I was at the grocery store and thought someone was asking for change. I shouted out «Je suis une dollar» while rummaging through my bag. (This means: I am a dollar.) The man in the store started inching his way out the door. «Attendez, Je suis un dollar!» I yelled at him while waving my arms. He ran from the store. My daughter rolled her eyes and said, “Mom, it’s «J'ai une dollar. » You know—I HAVE a dollar. The clerk asked if I needed change or would I like to remain at one dollar. I toned it down.

    
Phase 3: F**k, est difficile

Your enthusiasm fade as you realize learning a second language is work. This is normal. After the 150th someone replies « quoi » (French for WHAT ?), you will get discouraged. The 300th time a native Quebeckers looks at you, rolls their eyes and says «You can speak English, » you will start to feel ashamed of your poor French.

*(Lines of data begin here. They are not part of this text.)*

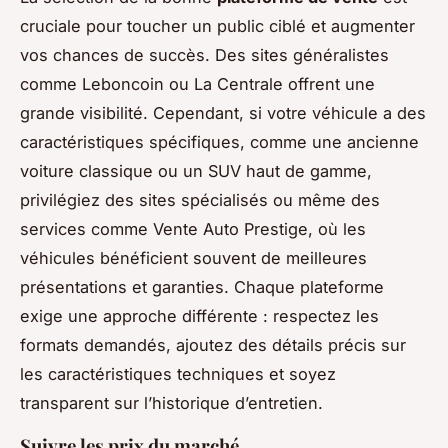
cruciale pour toucher un public ciblé et augmenter
vos chances de succès. Des sites généralistes
comme Leboncoin ou La Centrale offrent une
grande visibilité. Cependant, si votre véhicule a des
caractéristiques spécifiques, comme une ancienne
voiture classique ou un SUV haut de gamme,
privilégiez des sites spécialisés ou même des
services comme Vente Auto Prestige, où les
véhicules bénéficient souvent de meilleures
présentations et garanties. Chaque plateforme
exige une approche différente : respectez les
formats demandés, ajoutez des détails précis sur
les caractéristiques techniques et soyez
transparent sur l’historique d’entretien.
Suivre les prix du marché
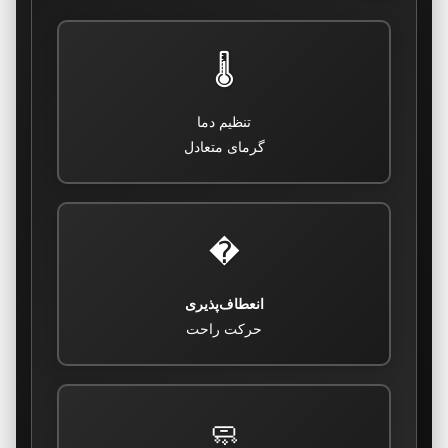
🌡️
تنظیم دما
گرمای متعادل
�
انعطاف‌پذیری
حرکت راحت
🧼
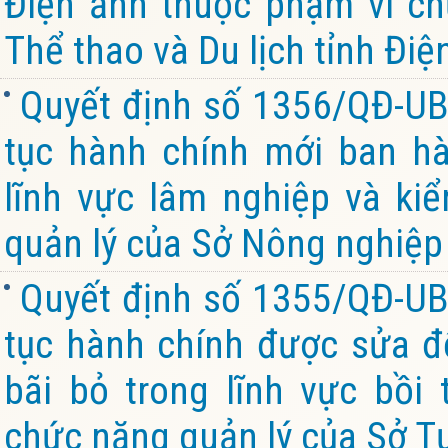
Điện ảnh thuộc phạm vi ch
Thể thao và Du lịch tỉnh Điệ
Quyết định số 1356/QĐ-UB
tục hành chính mới ban hà
lĩnh vực lâm nghiệp và ki
quản lý của Sở Nông nghiệp 
Quyết định số 1355/QĐ-UB
tục hành chính được sửa đổ
bãi bỏ trong lĩnh vực bồi
chức năng quản lý của Sở Tư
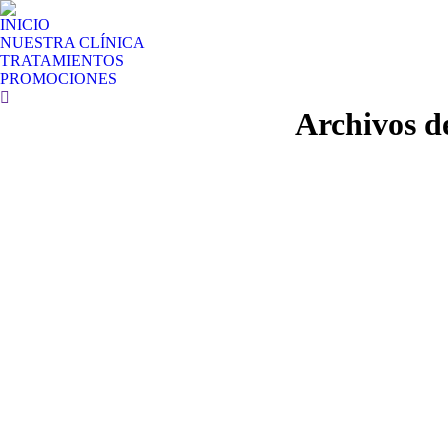
INICIO
NUESTRA CLÍNICA
TRATAMIENTOS
PROMOCIONES
Buscar:
Archivos d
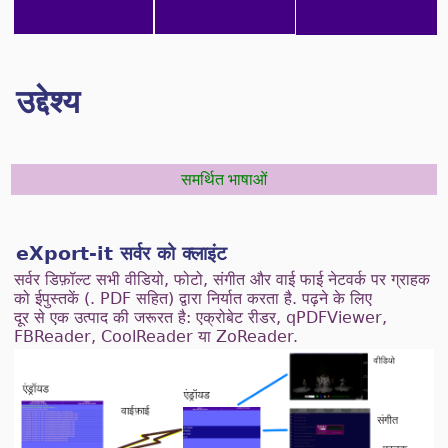
उद्देश्य
समर्थित भाषाओं
eXport-it सर्वर को क्लाइंट
सर्वर डिफ़ॉल्ट सभी वीडियो, फोटो, संगीत और वाई फाई नेटवर्क पर ग्राहक
को ईपुस्तकें (. PDF सहित) द्वारा निर्यात करता है. पढ़ने के लिए
दूर से एक उत्पाद की जरूरत है: एक्रोबेट रीडर, qPDFViewer,
FBReader, CoolReader या ZoReader.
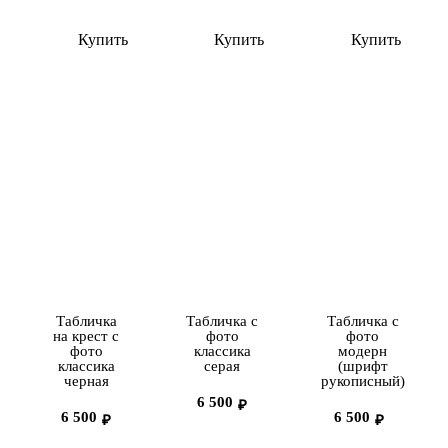
Купить
Купить
Купить
Табличка
Табличка с
Табличка с
на крест с
фото
фото
фото
классика
модерн
классика
серая
(шрифт
черная
рукописный)
6 500
₽
6 500
6 500
₽
₽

You accept no one will speak back to you in French until they can understand what you are saying. To reach that level you will have to conjugate all those friggin verbs and sort out all those horrible past and future tenses. You can no able ignore all those exceptions to the rule. You will get depressed and cry. Be strong! There is evidence that learning a second language can stop Alzheimer's. So consider this an investment into your future elderly brain. C’est merveilleux!

Phase 4 : Je parle Franglish

You have completed the entire cycle of Francization courses offered by the Quebec government. (So very kind of them to have these courses for non-Francophones.) Although the course promised you would be bilingual at its completion, you are not fluent. You know enough French to order beer at the local depanneur (corner store). You understand just enough French to answer the most basic questions and probably a great your accent for your phone number 

You will still not be able to count because you still add 60 + 20 for 80 or 80 + 10 for 90 and you remain confused. If you have worked very hard, you’ll be be able to argue with the obnoxious government tax agents who want more money from you. You still won’t understand any telephone messages left on your voicemail and if someone asks you a questions not covered in the course, you will look at them blankly. When someone speaks slowly you will be able to catch every third word and piece together a response. Just so you don’t appear to be recovering from stroke, do warn the other person with «J’ai parle Franglish. »  They will probably laugh and tell you they too speak Franglish. You will be able to have a conversation that is 1/3 English, 1/3 French and 1/3 pantomime. Congratulations, you speak Franglish.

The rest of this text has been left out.